To do this, Amaris relies on her own ability to connect with the people she tattoos. She said that she tattoos people in a sunny area of her house, something that helps to create a more comfortable environment.
“When I tattoo someone, especially for the first time, I try to make it a nice space and put music on and remind them that the pain is temporary,” Amaris said. “I have a conversation, just try to ease into things, because it’s what I wish I had as my first few experiences.”
Marcus Tierrablanca, a Lovett College senior, said that Amaris made his first tattooing experience comfortable and was clear in explaining the tattoo process, making sure the experience was safe and provided helpful instructions for aftercare.
“I was very glad to have my first tattoo and tattooing experience be with one of my friends,” Tierrablanca said. “Not only was it a great experience for me, but I was also more than welcome and happy to help her perfect and practice this art form that she is very passionate about.”
One necessary concern Amaris has had to deal with is remaining safe throughout the pandemic as she gives tattoos. She said that she typically only does tattoos at her house and requires proof of a negative COVID-19 test before she will tattoo someone in addition to typical cleanliness requirements that come with tattooing someone safely. She also restricts the number of people who can come. She said that her tattooing others is feasible because of Rice’s testing capacity.
“You have to have a negative test, and I show you my negative test,” Amaris said. “I double mask. Just like in any tattoo shop, everything is wiped down to the max, because there’s a health risk outside of COVID with just tattoos.”
Typically, Amaris sanitizes her station, including her machine and the power box, with isopropyl alcohol before every appointment and makes sure the area and floor around it is swept, mopped and sanitized. She uses a green soap on the skin which she said is standard for tattooing, keeps gloves on during the process with sanitizing wipes on hand and lays down paper towels under all equipment down to catch any stray ink
Mia Guien, a Wiess College junior, who has received two tattoos from Amaris, said that her COVID-19 safety measures made her feel safer. She said that she was comfortable with the experience and pleased with the final product.
“She gave me a stuffed Squishmallow to hold because I was still nervous,” Guien said. “I'm really happy I went with her for my tattoos because she is very open to talking about the design which is super important because it's going on your body forever! Both my tattoos healed great and the lines and shading both look clean and neat.”

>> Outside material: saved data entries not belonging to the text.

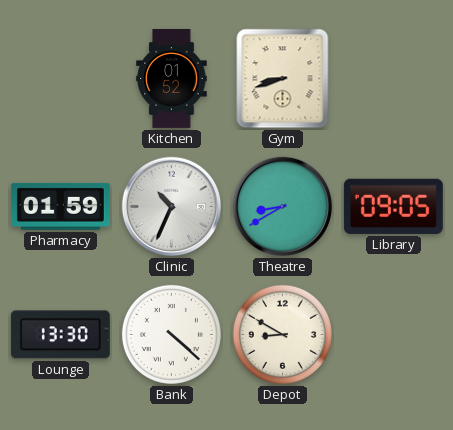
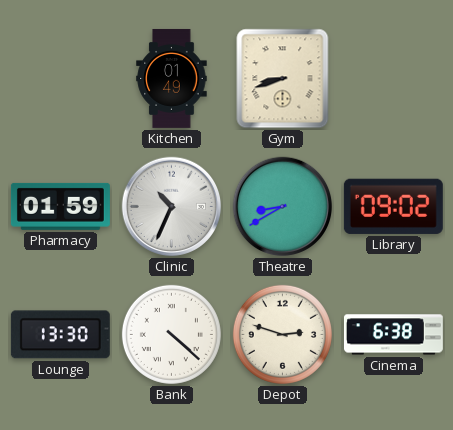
Kitchen: 01:52 -> 01:49
Library: 09:05 -> 09:02
Depot: 8:50 -> 2:48
Cinema: none -> 6:38
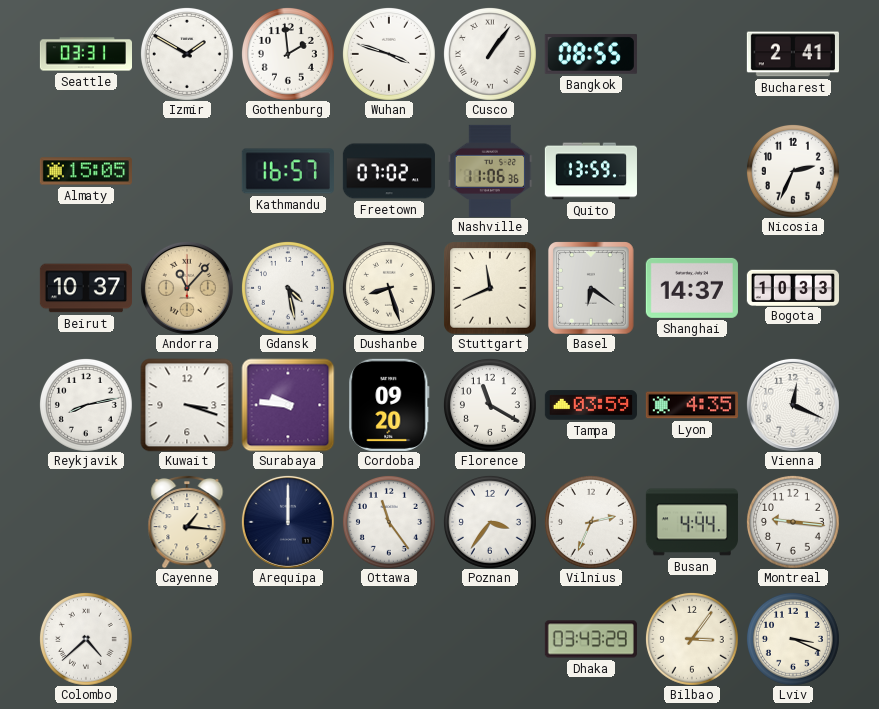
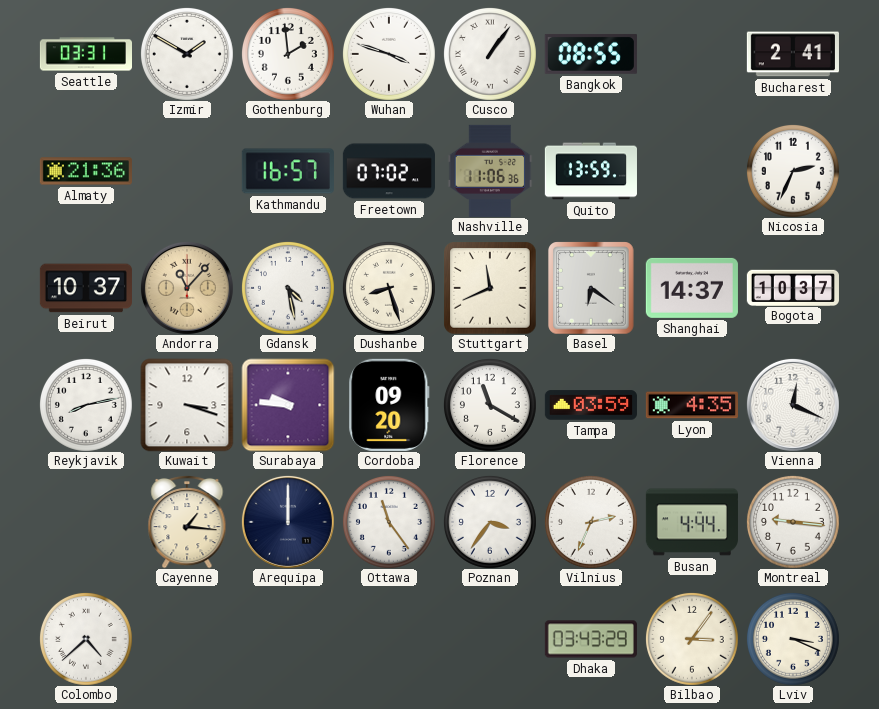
Almaty: 15:05 -> 21:36
Bogota: 10:33 -> 10:37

While she is unsure of what she wants to do with tattooing in the future, Amaris said that she is constantly trying new techniques, looking at online trainings and lessons and is considering trying to get an apprenticeship over the summer.
“I think, in a super ideal world, I would just become a tattoo artist,” Amaris said. “But it’s a very saturated field. I probably don’t want to do one thing for the rest of my life, so I’m kind of going with the flow, seeing what happens, seeing how people react, how I react, just letting it happen.”
No matter what she does with tattooing in the future, Amaris said that it has been good for her confidence, especially finding that people have wanted to book with her. She books tattoo appointments through her Instagram.
“The most shocking thing is having people say, ‘I want you to tattoo me,’” Amaris said. “I mean you have a lot of options here in Houston. There’s a million tattoo shops on Westheimer alone.”
In addition to boosting her confidence, Amaris said that tattooing has made a positive impact on her mental health and that receiving tattoos is a boost to her mood.
“I probably will tattoo that on myself: Don’t be sad, go get a tattoo,” Amaris said. “You shouldn’t always be getting tattoos. I’m going to run out of space eventually. I’m very grateful to have the skills to [tattoo myself], because it is an incredible mood boost. I recommend that everyone learn to tattoo, so they can have some weird form of self care.”